(Page-level text extractions)
----------------

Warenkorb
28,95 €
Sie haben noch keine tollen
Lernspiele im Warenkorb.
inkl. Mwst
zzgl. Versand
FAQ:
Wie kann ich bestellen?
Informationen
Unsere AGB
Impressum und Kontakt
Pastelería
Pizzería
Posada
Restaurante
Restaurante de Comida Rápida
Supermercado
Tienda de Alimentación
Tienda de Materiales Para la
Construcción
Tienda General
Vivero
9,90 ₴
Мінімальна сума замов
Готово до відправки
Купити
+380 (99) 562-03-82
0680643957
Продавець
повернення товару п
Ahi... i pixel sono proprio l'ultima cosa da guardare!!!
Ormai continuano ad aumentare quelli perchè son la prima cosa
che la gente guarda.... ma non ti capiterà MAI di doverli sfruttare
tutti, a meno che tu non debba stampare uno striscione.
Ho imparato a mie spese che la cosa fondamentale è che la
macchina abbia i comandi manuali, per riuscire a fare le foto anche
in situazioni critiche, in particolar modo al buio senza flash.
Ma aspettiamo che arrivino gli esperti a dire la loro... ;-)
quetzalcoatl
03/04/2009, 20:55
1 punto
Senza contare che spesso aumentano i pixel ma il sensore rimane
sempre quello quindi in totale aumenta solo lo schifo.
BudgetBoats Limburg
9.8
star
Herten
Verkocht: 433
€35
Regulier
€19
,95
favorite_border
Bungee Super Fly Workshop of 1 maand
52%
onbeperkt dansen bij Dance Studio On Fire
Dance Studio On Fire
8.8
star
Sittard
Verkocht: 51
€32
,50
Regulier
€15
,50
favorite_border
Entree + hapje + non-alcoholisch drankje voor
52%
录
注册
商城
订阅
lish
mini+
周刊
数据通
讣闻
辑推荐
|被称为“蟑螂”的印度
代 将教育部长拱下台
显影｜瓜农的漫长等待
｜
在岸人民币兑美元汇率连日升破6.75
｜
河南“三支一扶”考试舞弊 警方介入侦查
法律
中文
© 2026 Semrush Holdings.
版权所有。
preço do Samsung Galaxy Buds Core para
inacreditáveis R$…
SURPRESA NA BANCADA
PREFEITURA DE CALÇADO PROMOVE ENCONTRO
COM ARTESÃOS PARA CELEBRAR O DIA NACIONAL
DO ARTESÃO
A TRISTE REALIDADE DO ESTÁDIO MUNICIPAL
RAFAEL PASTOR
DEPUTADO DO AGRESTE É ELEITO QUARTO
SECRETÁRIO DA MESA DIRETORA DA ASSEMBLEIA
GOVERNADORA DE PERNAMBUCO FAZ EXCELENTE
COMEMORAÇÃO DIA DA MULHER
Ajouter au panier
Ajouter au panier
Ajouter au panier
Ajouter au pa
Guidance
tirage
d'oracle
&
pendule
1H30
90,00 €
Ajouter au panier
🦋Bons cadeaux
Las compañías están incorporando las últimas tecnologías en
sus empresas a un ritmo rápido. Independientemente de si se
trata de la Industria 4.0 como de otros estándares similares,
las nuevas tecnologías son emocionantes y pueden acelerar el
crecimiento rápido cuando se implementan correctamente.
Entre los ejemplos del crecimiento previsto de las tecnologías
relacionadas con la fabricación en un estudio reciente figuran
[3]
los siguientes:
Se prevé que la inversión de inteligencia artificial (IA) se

----------------

### What the task requires
Output an exact copy of each record.

### Result for this task
Warenkorb
28,95 €
Sie haben noch keine tollen
Lernspiele im Warenkorb.
inkl. Mwst
zzgl. Versand
FAQ:
Wie kann ich bestellen?
Informationen
Unsere AGB
Impressum und Kontakt
Pastelería
Pizzería
Posada
Restaurante
Restaurante de Comida Rápida
Supermercado
Tienda de Alimentación
Tienda de Materiales Para la
Construcción
Tienda General
Vivero
9,90 ₴
Мінімальна сума замов
Готово до відправки
Купити
+380 (99) 562-03-82
0680643957
Продавець
повернення товару п
Ahi... i pixel sono proprio l'ultima cosa da guardare!!!
Ormai continuano ad aumentare quelli perchè son la prima cosa
che la gente guarda.... ma non ti capiterà MAI di doverli sfruttare
tutti, a meno che tu non debba stampare uno striscione.
Ho imparato a mie spese che la cosa fondamentale è che la
macchina abbia i comandi manuali, per riuscire a fare le foto anche
in situazioni critiche, in particolar modo al buio senza flash.
Ma aspettiamo che arrivino gli esperti a dire la loro... ;-)
quetzalcoatl
03/04/2009, 20:55
1 punto
Senza contare che spesso aumentano i pixel ma il sensore rimane
sempre quello quindi in totale aumenta solo lo schifo.
BudgetBoats Limburg
9.8
star
Herten
Verkocht: 433
€35
Regulier
€19
,95
favorite_border
Bungee Super Fly Workshop of 1 maand
52%
onbeperkt dansen bij Dance Studio On Fire
Dance Studio On Fire
8.8
star
Sittard
Verkocht: 51
€32
,50
Regulier
€15
,50
favorite_border
Entree + hapje + non-alcoholisch drankje voor
52%
录
注册
商城
订阅
lish
mini+
周刊
数据通
讣闻
辑推荐
|被称为“蟑螂”的印度
代 将教育部长拱下台
显影｜瓜农的漫长等待
｜
在岸人民币兑美元汇率连日升破6.75
｜
河南“三支一扶”考试舞弊 警方介入侦查
法律
中文
© 2026 Semrush Holdings.
版权所有。
preço do Samsung Galaxy Buds Core para
inacreditáveis R$…
SURPRESA NA BANCADA
PREFEITURA DE CALÇADO PROMOVE ENCONTRO
COM ARTESÃOS PARA CELEBRAR O DIA NACIONAL
DO ARTESÃO
A TRISTE REALIDADE DO ESTÁDIO MUNICIPAL
RAFAEL PASTOR
DEPUTADO DO AGRESTE É ELEITO QUARTO
SECRETÁRIO DA MESA DIRETORA DA ASSEMBLEIA
GOVERNADORA DE PERNAMBUCO FAZ EXCELENTE
COMEMORAÇÃO DIA DA MULHER
Ajouter au panier
Ajouter au panier
Ajouter au panier
Ajouter au pa
Guidance
tirage
d'oracle
&
pendule
1H30
90,00 €
Ajouter au panier
🦋Bons cadeaux
Las compañías están incorporando las últimas tecnologías en
sus empresas a un ritmo rápido. Independientemente de si se
trata de la Industria 4.0 como de otros estándares similares,
las nuevas tecnologías son emocionantes y pueden acelerar el
crecimiento rápido cuando se implementan correctamente.
Entre los ejemplos del crecimiento previsto de las tecnologías
relacionadas con la fabricación en un estudio reciente figuran
[3]
los siguientes:
Se prevé que la inversión de inteligencia artificial (IA) se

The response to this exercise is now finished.